__What you have to do__
Where does the word "which" show up in the records? Copy every line that has it.

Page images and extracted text
□ □ □

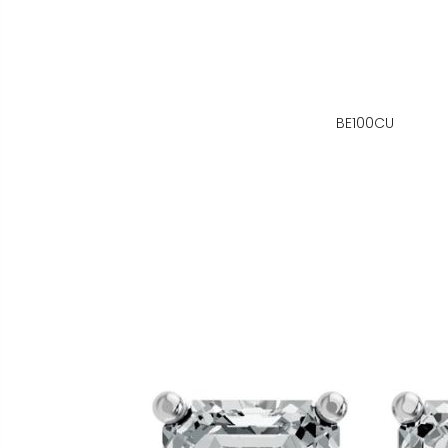
BE100CU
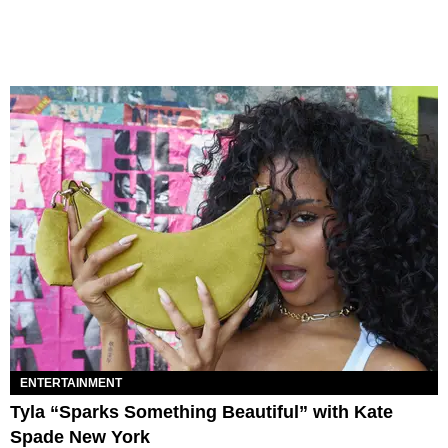
ENTERTAINMENT
Tyla “Sparks Something Beautiful” with Kate
Spade New York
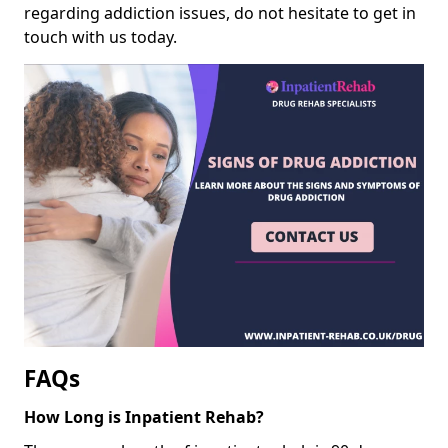
regarding addiction issues, do not hesitate to get in
touch with us today.
FAQs
How Long is Inpatient Rehab?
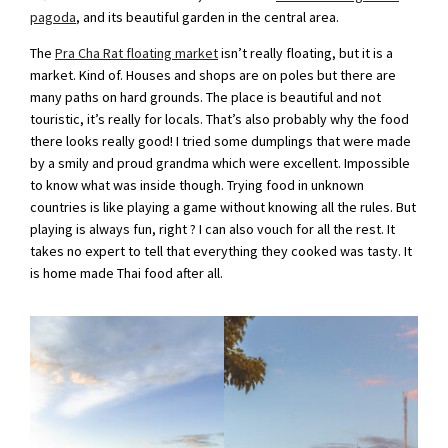
pagoda
, and its beautiful garden in the central area.
The
Pra Cha Rat floating market
isn’t really floating, but it is a
market. Kind of. Houses and shops are on poles but there are
many paths on hard grounds. The place is beautiful and not
touristic, it’s really for locals. That’s also probably why the food
there looks really good! I tried some dumplings that were made
by a smily and proud grandma which were excellent. Impossible
to know what was inside though. Trying food in unknown
countries is like playing a game without knowing all the rules. But
playing is always fun, right ? I can also vouch for all the rest. It
takes no expert to tell that everything they cooked was tasty. It
is home made Thai food after all.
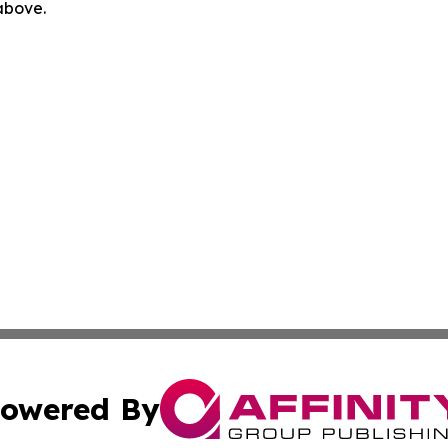
 above.
owered By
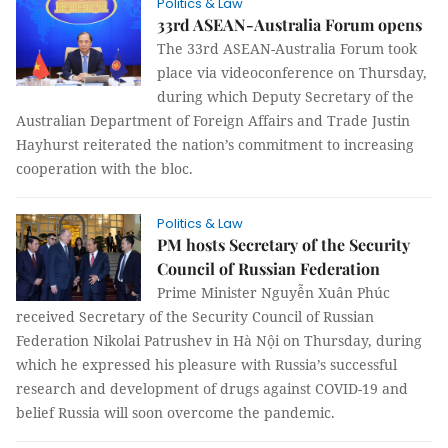
Politics & Law
33rd ASEAN-Australia Forum opens
The 33rd ASEAN-Australia Forum took
place via videoconference on Thursday,
during which Deputy Secretary of the
Australian Department of Foreign Affairs and Trade Justin
Hayhurst reiterated the nation’s commitment to increasing
cooperation with the bloc.
Politics & Law
PM hosts Secretary of the Security
Council of Russian Federation
Prime Minister Nguyễn Xuân Phúc
received Secretary of the Security Council of Russian
Federation Nikolai Patrushev in Hà Nội on Thursday, during
which he expressed his pleasure with Russia’s successful
research and development of drugs against COVID-19 and
belief Russia will soon overcome the pandemic.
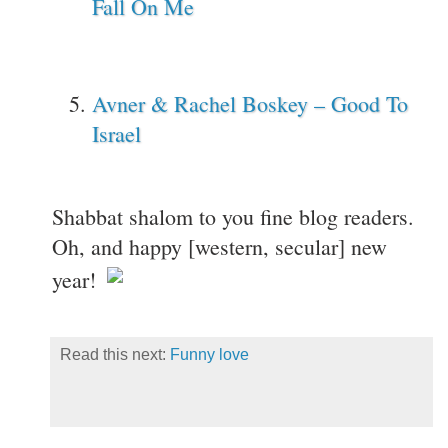
Fall On Me
Avner & Rachel Boskey – Good To
Israel
Shabbat shalom to you fine blog readers.
Oh, and happy [western, secular] new
year!
Read this next:
Funny love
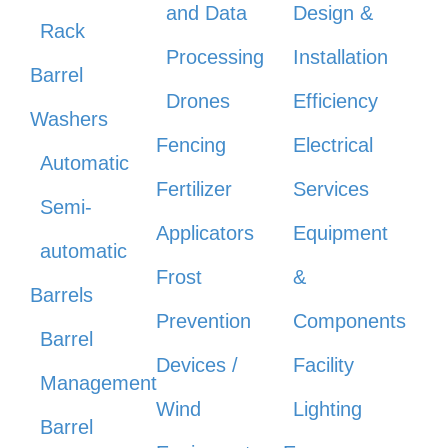
and Data
Design &
Rack
Processing
Installation
Barrel
Drones
Efficiency
Washers
Fencing
Electrical
Automatic
Fertilizer
Services
Semi-
Applicators
Equipment
automatic
Frost
&
Barrels
Prevention
Components
Barrel
Devices /
Facility
Management
Wind
Lighting
Barrel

□ □ □

__Output__
by a smily and proud grandma which were excellent. Impossible
during which Deputy Secretary of the
which he expressed his pleasure with Russia’s successful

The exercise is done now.